[zeromq-dev] s390x support

Neale Ferguson neale at sinenomine.net
Sat Jan 8 04:55:22 CET 2011


The stck instruction stores the TOD clock (each CPU in a complex has its own TOD clock). The resolution of the lowest bit is 244.3 picoseconds. In the early days IBM used to guarantee that bit 51 of the 64 bit clock would be updated every microsecond. These days the lower bits are updated in real time to allow nanosecond resolution. However, get the gettimeofday() syscall is a "fast" call on System z on Linux (through the use of address space tricks it's effectively a userland call - no context switch). So if it's simpler to use gettimeofday() then that may be the easiest and most maintainable path to follow. (The TOD clock was extended to 128 bits about 10 years ago as the 64-bit version will roll-over in 2042 and gettimeofday() will/does use the 128 bit TOD clock so it is future-proof. It will also guarantee a unique value on each CPU.)

So, I'm happy to go with whatever you think is more appropriate.


On 1/7/11 10:35 PM, "Steven McCoy" <steven.mccoy at miru.hk> wrote:

On 8 January 2011 04:28, Neale Ferguson <neale at sinenomine.net> wrote:
Hi,
 I have built 2.1.0 under Linux on System z (aka s390x).

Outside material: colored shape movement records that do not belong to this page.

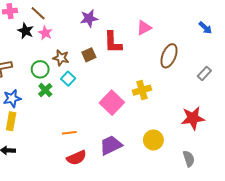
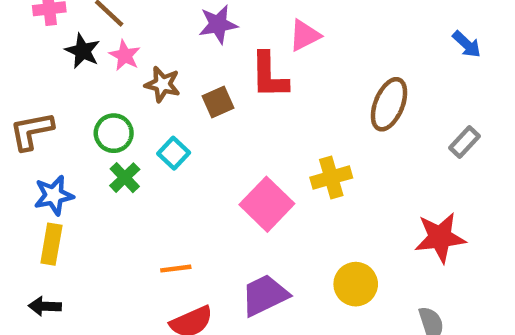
pink triangle: (144, 28) -> (305, 35), moved
brown star: (61, 58) -> (163, 84), moved

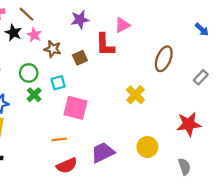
cyan square: (174, 153) -> (58, 83), turned 32
yellow cross: (331, 178) -> (135, 95), turned -30
pink square: (267, 204) -> (76, 108), moved, turned -30

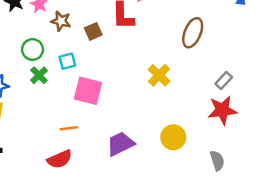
gray rectangle: (201, 77) -> (224, 80), moved
red semicircle: (67, 166) -> (60, 159), moved

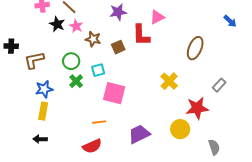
red star: (222, 110) -> (197, 108), moved

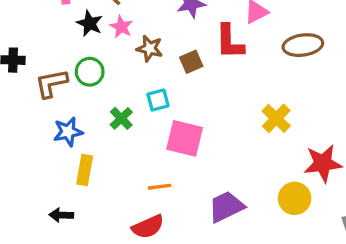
brown ellipse: (195, 48) -> (303, 45), moved, turned 60
green circle: (71, 61) -> (90, 72), moved
yellow rectangle: (43, 111) -> (85, 170), moved

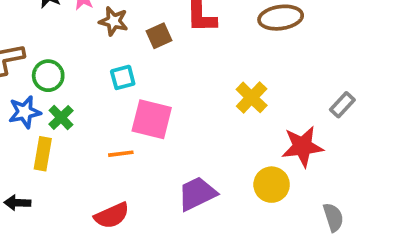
green circle: (90, 72) -> (48, 76), moved
green cross: (121, 118) -> (61, 117), moved
orange line: (160, 187) -> (121, 154), moved

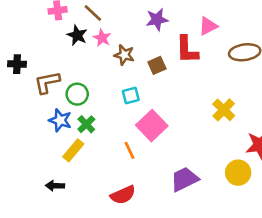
blue star: (25, 112) -> (60, 120), turned 30
pink square: (152, 119) -> (152, 126), turned 32
yellow rectangle: (43, 154) -> (73, 150), turned 30
orange line: (121, 154) -> (130, 150), turned 72

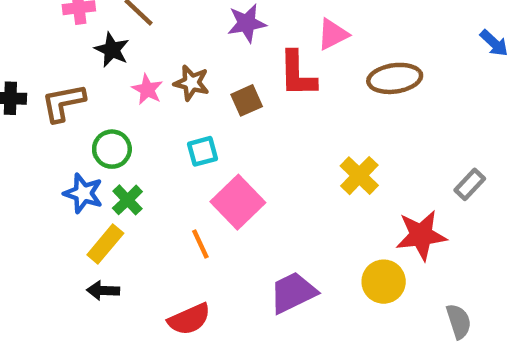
pink star: (102, 38) -> (147, 89), moved
brown L-shape: (47, 82) -> (63, 103), moved
black arrow: (55, 186) -> (103, 290), moved

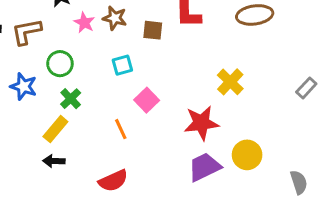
brown square: (247, 100) -> (153, 30), turned 30
blue star: (83, 193) -> (23, 86), moved
pink square: (238, 202) -> (147, 100), size x0.7
red star: (421, 235) -> (201, 123), moved
purple trapezoid: (293, 293) -> (204, 167), moved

I made a couple of
changes to enable PGM support:

+#elif defined(__s390__)
+    uint64_t tsc;
+    asm("\tstck\t%0\n" : "=Q" (tsc) : : "cc");
+    return(tsc);

Nice, is an inline instruction really needed for System z boxes when compared with gettimeofday or clock_gettime?

There are three properties investigated for timing sources, first is the clock resolution, i.e. 1ms clocks are preferred to 16ms counterparts; second is stability, whether the source is monotonic, whether subsequent reads will jump backwards, and constant, will the frequency of updates vary over time, i.e. power states; thirdly is the time cost of the read, picoseconds to nanoseconds, is it a simple counter read like RDTSC, an external chip read like HPET, or a complicated software routine like gettimeofday on x86 pre-Nehalem?

For example, on SPARC gettimeofday is very reliable and has a high resolution so it is preferred to use that rather than rd %%tick which libc can still use to keep the call in user-space.

ØMQ and PGM start to diverge at high resolutions, ØMQ preferring the lower cost implementation, whilst PGM preferring stability.